We evaluated factors directly associated with IDA in infants. Both dietary and non-dietary factors were associated with an increased risk of IDA in infants. Health authorities should interfere to prevent risk factors of IDA by early administration of iron supplements for infants born to anemic mothers, changing the type of iron distributed free of charge at nine months to another type with more acceptable taste. Moreover, the study suggests the need for educational intervention for improving the mothers’ knowledge regarding complementary feeding practices and prevention of IDA in young children.

Acknowledgements

The authors gratefully acknowledge all municipalities, villages’ councils included in the study, women’s association of Deir Al Hatab Charity, and Beita Development Women’s Association for their cooperation in recruiting the sample.
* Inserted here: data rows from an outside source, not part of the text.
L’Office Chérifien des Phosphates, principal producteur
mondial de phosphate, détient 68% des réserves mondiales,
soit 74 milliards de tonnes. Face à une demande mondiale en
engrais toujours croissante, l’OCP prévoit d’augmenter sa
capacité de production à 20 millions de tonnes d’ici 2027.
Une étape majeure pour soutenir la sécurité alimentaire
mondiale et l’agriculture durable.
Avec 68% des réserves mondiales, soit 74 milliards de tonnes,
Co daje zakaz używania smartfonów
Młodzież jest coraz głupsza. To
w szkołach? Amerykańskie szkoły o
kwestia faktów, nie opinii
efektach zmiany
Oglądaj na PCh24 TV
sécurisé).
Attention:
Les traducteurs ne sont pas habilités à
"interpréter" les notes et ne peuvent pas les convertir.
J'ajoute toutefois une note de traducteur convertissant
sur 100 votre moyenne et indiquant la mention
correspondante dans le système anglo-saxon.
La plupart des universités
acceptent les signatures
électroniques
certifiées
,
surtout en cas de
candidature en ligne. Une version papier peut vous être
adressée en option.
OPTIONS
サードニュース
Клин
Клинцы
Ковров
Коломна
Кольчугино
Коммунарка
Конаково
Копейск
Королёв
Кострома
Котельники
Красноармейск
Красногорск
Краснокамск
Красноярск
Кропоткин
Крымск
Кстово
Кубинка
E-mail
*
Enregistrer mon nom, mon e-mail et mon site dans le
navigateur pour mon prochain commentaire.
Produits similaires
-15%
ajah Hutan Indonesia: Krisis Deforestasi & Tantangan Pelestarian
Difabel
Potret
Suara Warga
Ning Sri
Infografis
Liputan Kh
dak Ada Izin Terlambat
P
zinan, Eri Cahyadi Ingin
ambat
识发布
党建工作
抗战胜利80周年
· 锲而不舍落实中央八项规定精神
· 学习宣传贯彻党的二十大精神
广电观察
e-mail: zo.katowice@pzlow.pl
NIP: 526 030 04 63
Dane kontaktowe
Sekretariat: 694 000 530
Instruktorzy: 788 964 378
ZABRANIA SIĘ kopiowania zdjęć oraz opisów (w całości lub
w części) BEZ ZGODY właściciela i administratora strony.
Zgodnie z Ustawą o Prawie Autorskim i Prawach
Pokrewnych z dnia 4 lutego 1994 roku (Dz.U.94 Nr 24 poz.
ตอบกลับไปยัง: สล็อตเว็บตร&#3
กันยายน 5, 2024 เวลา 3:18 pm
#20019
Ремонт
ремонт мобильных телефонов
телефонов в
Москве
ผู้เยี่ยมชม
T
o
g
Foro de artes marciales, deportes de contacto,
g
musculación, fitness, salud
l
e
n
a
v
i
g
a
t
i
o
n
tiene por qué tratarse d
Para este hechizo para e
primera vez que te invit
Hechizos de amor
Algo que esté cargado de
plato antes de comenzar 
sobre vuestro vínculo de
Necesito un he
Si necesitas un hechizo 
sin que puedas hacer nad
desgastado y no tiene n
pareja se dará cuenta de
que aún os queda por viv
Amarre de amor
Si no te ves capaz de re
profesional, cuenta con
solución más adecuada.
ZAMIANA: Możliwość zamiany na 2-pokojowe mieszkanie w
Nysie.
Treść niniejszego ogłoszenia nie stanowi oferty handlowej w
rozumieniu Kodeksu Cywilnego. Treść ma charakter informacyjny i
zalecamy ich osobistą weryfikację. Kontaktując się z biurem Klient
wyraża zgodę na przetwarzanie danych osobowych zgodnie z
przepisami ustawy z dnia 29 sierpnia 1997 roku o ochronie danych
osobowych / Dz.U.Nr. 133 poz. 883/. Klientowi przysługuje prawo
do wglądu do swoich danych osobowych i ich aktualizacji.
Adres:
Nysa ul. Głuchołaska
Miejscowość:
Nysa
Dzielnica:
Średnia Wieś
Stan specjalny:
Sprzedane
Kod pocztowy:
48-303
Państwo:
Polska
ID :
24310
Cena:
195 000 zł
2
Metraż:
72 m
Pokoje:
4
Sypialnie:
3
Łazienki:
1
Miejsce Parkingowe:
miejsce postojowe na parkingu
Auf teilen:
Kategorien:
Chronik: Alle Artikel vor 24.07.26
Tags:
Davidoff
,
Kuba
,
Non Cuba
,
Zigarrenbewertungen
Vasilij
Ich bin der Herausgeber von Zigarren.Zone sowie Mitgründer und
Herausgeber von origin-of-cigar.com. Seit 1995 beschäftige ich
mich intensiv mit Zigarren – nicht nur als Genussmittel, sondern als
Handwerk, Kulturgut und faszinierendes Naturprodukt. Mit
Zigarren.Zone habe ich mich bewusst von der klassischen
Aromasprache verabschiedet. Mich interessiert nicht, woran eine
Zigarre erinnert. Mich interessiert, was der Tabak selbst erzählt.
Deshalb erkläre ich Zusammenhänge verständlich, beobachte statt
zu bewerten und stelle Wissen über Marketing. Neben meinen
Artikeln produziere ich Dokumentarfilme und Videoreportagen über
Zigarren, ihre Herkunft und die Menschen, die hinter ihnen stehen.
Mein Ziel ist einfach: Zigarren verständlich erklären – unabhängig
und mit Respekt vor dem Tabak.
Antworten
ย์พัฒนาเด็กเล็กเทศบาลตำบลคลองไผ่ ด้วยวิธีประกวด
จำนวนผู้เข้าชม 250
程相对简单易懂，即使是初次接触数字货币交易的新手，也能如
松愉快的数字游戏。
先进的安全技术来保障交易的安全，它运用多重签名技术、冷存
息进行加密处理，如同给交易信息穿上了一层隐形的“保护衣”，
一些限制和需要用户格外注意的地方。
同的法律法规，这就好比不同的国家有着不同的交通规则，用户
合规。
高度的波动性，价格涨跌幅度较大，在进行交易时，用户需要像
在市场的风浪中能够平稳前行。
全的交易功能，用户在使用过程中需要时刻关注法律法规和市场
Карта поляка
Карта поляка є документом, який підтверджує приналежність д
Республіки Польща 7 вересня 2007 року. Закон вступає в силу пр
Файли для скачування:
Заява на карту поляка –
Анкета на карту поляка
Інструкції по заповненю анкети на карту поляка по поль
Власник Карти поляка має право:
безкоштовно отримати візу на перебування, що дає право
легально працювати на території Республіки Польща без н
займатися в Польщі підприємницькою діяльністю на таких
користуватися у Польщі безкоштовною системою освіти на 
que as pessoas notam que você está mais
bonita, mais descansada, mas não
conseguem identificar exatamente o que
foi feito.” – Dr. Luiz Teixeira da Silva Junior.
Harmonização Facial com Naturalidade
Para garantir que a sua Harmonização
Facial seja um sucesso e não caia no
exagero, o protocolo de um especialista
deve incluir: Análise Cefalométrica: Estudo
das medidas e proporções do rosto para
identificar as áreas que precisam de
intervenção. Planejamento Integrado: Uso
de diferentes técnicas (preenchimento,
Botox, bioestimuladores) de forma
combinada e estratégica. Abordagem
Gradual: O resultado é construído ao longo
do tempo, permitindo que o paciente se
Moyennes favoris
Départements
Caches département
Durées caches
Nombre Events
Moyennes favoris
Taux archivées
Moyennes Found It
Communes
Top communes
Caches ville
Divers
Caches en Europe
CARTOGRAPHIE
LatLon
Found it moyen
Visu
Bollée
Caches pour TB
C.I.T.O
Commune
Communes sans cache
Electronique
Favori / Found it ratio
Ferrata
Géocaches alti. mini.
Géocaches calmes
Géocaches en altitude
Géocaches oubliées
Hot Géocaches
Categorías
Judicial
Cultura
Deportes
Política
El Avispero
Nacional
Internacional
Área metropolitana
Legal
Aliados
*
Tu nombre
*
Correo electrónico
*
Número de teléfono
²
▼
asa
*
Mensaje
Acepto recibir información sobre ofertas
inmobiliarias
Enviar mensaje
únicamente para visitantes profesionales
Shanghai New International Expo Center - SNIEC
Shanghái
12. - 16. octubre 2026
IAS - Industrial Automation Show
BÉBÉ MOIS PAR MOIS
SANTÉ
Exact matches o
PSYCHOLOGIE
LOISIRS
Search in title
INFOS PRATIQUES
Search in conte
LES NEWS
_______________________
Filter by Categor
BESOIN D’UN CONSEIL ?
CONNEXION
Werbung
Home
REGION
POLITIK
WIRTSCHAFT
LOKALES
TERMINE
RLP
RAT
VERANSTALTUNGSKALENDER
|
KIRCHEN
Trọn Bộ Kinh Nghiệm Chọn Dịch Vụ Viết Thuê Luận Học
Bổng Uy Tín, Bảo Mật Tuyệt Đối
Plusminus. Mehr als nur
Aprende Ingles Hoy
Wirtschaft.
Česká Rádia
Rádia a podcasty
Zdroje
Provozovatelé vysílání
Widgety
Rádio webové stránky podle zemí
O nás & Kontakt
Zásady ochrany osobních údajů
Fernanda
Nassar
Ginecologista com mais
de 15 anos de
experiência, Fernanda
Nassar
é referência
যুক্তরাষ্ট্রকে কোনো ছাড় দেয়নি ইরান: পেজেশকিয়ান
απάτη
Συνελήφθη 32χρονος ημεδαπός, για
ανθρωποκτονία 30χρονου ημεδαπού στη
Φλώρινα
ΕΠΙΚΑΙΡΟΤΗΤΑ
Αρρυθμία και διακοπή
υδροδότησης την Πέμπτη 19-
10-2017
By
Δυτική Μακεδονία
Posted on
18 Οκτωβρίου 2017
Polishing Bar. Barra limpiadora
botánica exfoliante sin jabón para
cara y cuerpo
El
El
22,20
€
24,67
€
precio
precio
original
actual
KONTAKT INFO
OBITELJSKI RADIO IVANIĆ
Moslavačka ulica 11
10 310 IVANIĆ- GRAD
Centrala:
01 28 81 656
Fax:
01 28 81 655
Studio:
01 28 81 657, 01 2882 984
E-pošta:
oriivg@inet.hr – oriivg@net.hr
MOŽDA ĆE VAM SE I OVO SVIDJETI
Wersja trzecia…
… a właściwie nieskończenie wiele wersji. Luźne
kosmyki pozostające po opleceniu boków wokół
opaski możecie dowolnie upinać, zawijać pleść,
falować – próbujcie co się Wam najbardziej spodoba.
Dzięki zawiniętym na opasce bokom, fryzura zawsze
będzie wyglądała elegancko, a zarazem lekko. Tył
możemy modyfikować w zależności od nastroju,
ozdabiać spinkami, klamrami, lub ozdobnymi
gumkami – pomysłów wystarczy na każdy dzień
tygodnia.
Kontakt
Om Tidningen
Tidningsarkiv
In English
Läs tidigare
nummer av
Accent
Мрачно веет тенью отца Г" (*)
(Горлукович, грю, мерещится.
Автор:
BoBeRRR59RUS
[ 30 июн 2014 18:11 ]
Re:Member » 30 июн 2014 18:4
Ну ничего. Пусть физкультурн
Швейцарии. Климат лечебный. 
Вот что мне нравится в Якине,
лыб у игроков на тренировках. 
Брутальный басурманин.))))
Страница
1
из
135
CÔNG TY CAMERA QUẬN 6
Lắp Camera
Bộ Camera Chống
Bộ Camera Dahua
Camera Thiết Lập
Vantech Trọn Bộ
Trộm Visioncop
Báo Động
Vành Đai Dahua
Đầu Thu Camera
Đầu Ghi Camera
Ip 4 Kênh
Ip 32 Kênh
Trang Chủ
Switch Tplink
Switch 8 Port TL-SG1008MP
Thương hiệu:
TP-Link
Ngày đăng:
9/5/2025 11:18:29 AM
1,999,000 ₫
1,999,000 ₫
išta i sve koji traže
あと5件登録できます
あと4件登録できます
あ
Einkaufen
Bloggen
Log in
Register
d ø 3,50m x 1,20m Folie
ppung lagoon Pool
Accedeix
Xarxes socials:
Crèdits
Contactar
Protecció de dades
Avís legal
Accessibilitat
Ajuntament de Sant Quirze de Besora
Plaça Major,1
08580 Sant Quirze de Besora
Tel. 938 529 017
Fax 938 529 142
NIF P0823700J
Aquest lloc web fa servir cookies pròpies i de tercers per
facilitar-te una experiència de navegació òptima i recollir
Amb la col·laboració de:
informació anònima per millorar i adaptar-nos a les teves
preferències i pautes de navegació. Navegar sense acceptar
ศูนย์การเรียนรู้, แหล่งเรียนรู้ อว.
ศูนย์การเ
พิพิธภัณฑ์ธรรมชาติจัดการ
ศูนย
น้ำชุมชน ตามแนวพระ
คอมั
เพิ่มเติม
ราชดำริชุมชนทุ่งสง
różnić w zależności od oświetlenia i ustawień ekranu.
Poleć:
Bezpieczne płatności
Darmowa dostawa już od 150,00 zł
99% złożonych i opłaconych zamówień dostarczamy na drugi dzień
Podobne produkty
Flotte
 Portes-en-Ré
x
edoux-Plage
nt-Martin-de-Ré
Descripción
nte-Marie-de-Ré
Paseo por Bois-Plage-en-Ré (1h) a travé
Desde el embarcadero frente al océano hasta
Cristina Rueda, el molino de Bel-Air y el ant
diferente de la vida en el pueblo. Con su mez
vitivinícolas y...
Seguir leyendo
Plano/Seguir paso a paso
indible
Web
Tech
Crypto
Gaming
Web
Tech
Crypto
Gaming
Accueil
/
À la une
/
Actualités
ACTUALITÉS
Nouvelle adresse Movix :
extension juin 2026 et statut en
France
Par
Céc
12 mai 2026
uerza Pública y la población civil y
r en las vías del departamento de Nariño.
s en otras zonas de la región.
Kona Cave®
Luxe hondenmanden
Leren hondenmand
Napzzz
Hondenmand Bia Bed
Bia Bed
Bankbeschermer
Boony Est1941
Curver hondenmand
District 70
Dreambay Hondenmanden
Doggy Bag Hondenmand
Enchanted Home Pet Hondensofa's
We are also very grateful to all mothers and their infants who participated in this study.

Conflict of interest statement

All authors declare that they have no competing interests.

Funding

Not applicable.

Highlights

  • One-third of rural infants in Nablus governorate had Iron deficiency anemia (IDA).

  • Birth spacing less than three years is a risk factor for IDA in infancy.

  • A significant association was detected between maternal anemia and IDA in infants.

  • Hemoglobin test is a good alternative predictor of IDA in infants.

Citation: Salah RW, Hasab AAH, El-Nimr NA, Tayel DI. The Prevalence and Predictors of Iron Deficiency Anemia among Rural Infants in Nablus Governorate. J Res Health Sci. 2018; 18(3): e00417.